## Task goal
Once the pictures are set aside, retype the remaining entries exactly.

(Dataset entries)

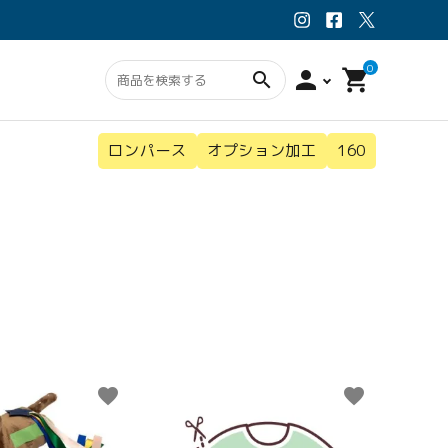
0
person
shopping_cart
search
ロンパース
オプション加工
160
ン・スタイ
ウェア
オプション
favorite
favorite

## Response
0
person
shopping_cart
search
ロンパース
オプション加工
160
ン・スタイ
ウェア
オプション
favorite
favorite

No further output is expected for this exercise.